Anas Katib

Lightweight Virtual Machine Hadoop Distributed File System Deployment

Posted by: Anas Katib
Last updated: 04-03-2017

Need more details? See References.

If you just want to experiment with the Hadoop Distributed File System (HDFS), there is no need to set it up permanently on your local machine. Furthermore, if Windows is your primary operating system, you do not have to install Linux on your machine in order to give HDFS a try.

You can set up HDFS on a virtual machine and interact with it through your local operating system. Nevertheless, running a virtual machine can be very frustrating if you don't have a large amount of memory. Therefore, in this tutorial we are going to use a light weight operating system for the virtual machine: Arch Linux.

Prerequisites:

Download and install VirtualBox for your host machine.
Download Arch Linux: use any of the HTTP direct download links to download the "archlinux-****.iso" file.

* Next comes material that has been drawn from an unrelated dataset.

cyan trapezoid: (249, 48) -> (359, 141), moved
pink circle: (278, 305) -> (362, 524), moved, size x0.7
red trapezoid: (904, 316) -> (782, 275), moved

Add networking interfaces from the general network preferences:

NAT Networks

add NAT network — Add a new NAT network if it none exists

Disable IPv6 — Edit the network: enable the network and disable IPv6 support

Host-only Networks

Add a host-only network	Edit the network: do not enter anything for the IPv6 address
Set the server configuration

Create a new virtual machine and set up the operating system and memory:

set VM OS — Give your VM a name, select Linux type and Arch Linux version. 1G of your memory is sufficient for this tutorial.

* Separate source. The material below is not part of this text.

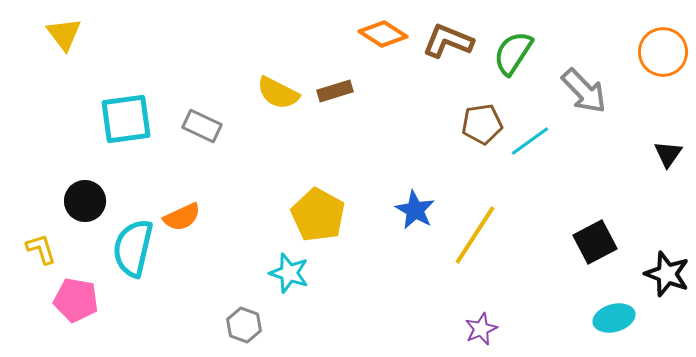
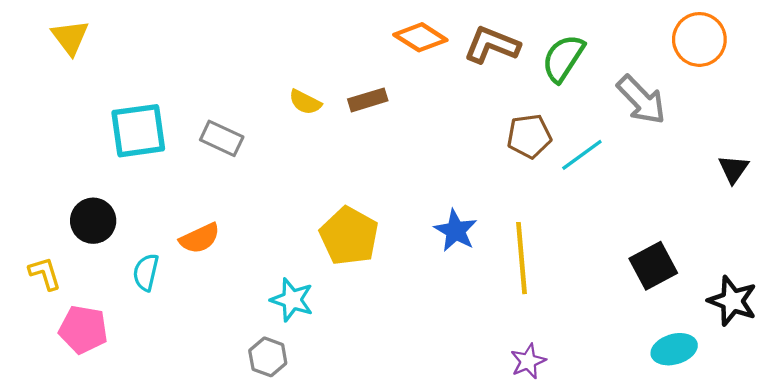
orange circle: (663, 52) -> (699, 39), moved
yellow semicircle: (278, 93) -> (305, 102), size x0.7
yellow line: (475, 235) -> (521, 258), turned -38
cyan semicircle: (133, 248) -> (146, 272), size x0.6
cyan star: (289, 273) -> (292, 300), moved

Set up a fixed hard disk — Create a fixed-size virtual hard disk.

Click on Settings to set up the created VM instance:

Storage

Select the empty C:IDE — Select the "Empty" slot under Controller: IDE, then click on the CD icon and choose the downloaded "archlinux-****.iso" file.

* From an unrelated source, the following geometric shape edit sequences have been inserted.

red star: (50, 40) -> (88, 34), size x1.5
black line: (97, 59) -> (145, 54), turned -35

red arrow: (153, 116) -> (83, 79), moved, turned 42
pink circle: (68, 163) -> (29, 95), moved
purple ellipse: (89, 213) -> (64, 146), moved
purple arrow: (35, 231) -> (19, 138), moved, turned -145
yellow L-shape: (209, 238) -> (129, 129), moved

Select iso file — Next, click on the network tab.

Network

Enable Adaptor 1, attach to BrAdap — Enable Adaptor 1 and attach it to a Bridged Adaptor.

Enable Adaptor 2, attach to HoAdap — Enable Adaptor 2 and attach it to a Host-only Adaptor.

Shared Folders (optional but preferred)

Add a new shared folder.	Create a new folder (or specify an existing one) and remember the folder name. Click OK.
VM instance setup is complete. Click on OK.

The following section is based on David Goguen's tutorial: How to Install Arch Linux
I suggest that you watch the whole video ('speeded playback') first, then continue with this tutorial. There is only a slight variation in some steps.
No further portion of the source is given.